In [1]:
import pandas as pd
import numpy as np


In [2]:
data = pd.read_csv('data/age_self_empl.csv')
data.head(3)

Unnamed: 0,id,self_employment_type,branch,age,gender,period,self_empl_persons,avg_personal_income,avg_self_empl_income
0,14424,1st_category_group,"Agriculture, forestry and fishing",75 years or older,Male,2011,1.1,31.6,18.1
1,14425,1st_category_group,"Agriculture, forestry and fishing",75 years or older,Male,2012,1.1,33.0,18.8
2,14426,1st_category_group,"Agriculture, forestry and fishing",75 years or older,Male,2013,1.2,34.8,18.9


The most frequently chosen branch (by average number of people)

In [3]:
person_branch  = data.groupby('branch').agg({'self_empl_persons': np.mean}).sort_values(by = 'self_empl_persons', ascending = False)
person_branch

Unnamed: 0_level_0,self_empl_persons
branch,Unnamed: 1_level_1
Other specialised business services,7.532405
Construction,7.085764
Wholesale and retail trade,6.191845
Health and social work activities,4.543145
"Agriculture, forestry and fishing",3.767548
Other service activities,3.136364
Financial institutions,3.024765
"Culture, sports and recreation",2.495806
Accommodation and food serving,2.337804
Information and communication,2.304786


Average self-employment income in this branch

In [4]:
business_services = data[data['branch'] == 'Other specialised business services']

In [5]:
business_services['avg_self_empl_income'].mean()

39.56004398826986

Age groups in this dataset

In [6]:
data['age'].value_counts()

45 to 54 years           3591
55 to 64 years           3419
35 to 44 years           3407
25 to 34 years           3001
65 to 74 years           2373
Younger than 25 years    1732
75 years or older         767
Name: age, dtype: int64

$H_0:$ Women of my age (25 - 34) working in **Other specialised business services** have average self-employment income equal to average self-employment income than the rest of people working in this branch **= 39.56**

$H_1:$ Women of my age (25 - 34) working in **Other specialised business services** have average self-employment income not equal average self-employment income than the rest of people working in this branch **!= 39.56**

Creating dataframe for 25 to 34 years old women working in Other specialised business services

In [7]:
age_group = data[(data['age'] =='25 to 34 years') & (data['gender'] =='Female') & (data['branch'] =='Other specialised business services')]
age_group.head()

Unnamed: 0,id,self_employment_type,branch,age,gender,period,self_empl_persons,avg_personal_income,avg_self_empl_income
1182,33674,1st_category_group,Other specialised business services,25 to 34 years,Female,2011,7.2,29.5,21.2
1183,33675,1st_category_group,Other specialised business services,25 to 34 years,Female,2012,7.7,28.3,20.4
1184,33676,1st_category_group,Other specialised business services,25 to 34 years,Female,2013,7.9,27.4,19.6
1185,33677,1st_category_group,Other specialised business services,25 to 34 years,Female,2014,8.3,27.3,19.7
1186,33678,1st_category_group,Other specialised business services,25 to 34 years,Female,2015,9.2,28.5,20.3


In [8]:
from scipy.stats import ttest_1samp

stat, pval = ttest_1samp(age_group['avg_self_empl_income'], 39.56)

print('stat is  ', stat)
print('P-value for the one-tailed test is ', pval)

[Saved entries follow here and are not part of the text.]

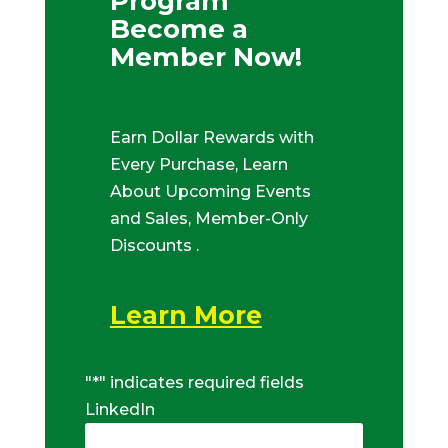
Program
Become a
Member Now!
Earn Dollar Rewards with
Every Purchase, Learn
About Upcoming Events
and Sales, Member-Only
Discounts .
Learn More
"
*
" indicates required fields
LinkedIn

stat is   -10.101531504144939
P-value for the one-tailed test is  8.366296508814275e-18


**P-value** is less than 0.05, so we reject $H_0$

A negative **Stat** (t-statistic) simply means that it lies to the left of the mean, i.e less than 39.56

In [9]:
import scipy.stats

confidence_level = 0.95
degrees_freedom = len(age_group['avg_self_empl_income']) - 1  
sample_mean = np.mean(age_group['avg_self_empl_income'])

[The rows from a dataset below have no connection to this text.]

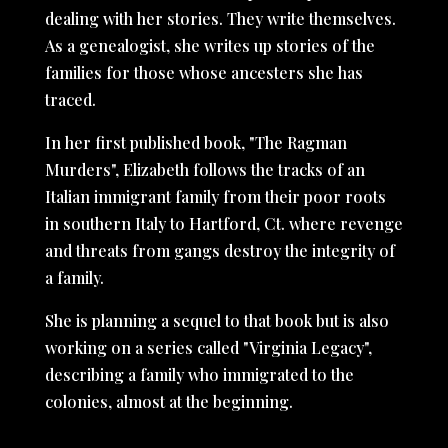
dealing with her stories. They write themselves.
As a genealogist, she writes up stories of the
families for those whose ancesters she has
traced.
In her first published book, "The Ragman
Murders", Elizabeth follows the tracks of an
Italian immigrant family from their poor roots
in southern Italy to Hartford, Ct. where revenge
and threats from gangs destroy the integrity of
a family.
She is planning a sequel to that book but is also
working on a series called "Virginia Legacy",
describing a family who immigrated to the
colonies, almost at the beginning.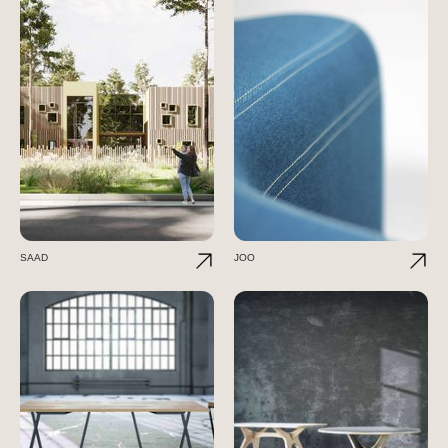
SAAD
JOO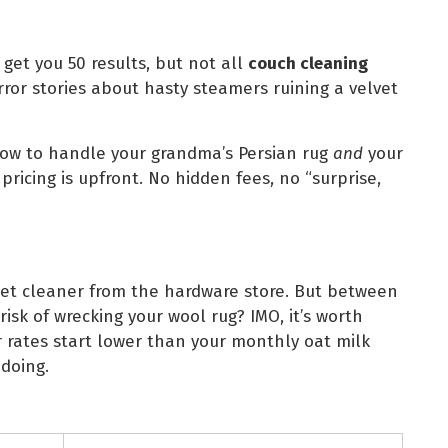
get you 50 results, but not all
couch cleaning
ror stories about hasty steamers ruining a velvet
ow to handle your grandma’s Persian rug
and
your
 pricing is upfront. No hidden fees, no “surprise,
et cleaner from the hardware store. But between
risk of wrecking your wool rug? IMO, it’s worth
r rates start lower than your monthly oat milk
doing.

sample_standard_error = scipy.stats.sem(age_group['avg_self_empl_income'])

confidence_interval = scipy.stats.t.interval(confidence_level, 
                                             degrees_freedom, 
                                             sample_mean, 
                                             sample_standard_error)

print( 'Confidence interval is ', confidence_interval, '.' )

Confidence interval is  (24.981997482135263, 29.759465932498884) .


### Result:
Based on our confidence interval values, **women of 25 to 34** years working in **Other specialised business services** have average self-employment income between 25 000 and 30 000 per person/year.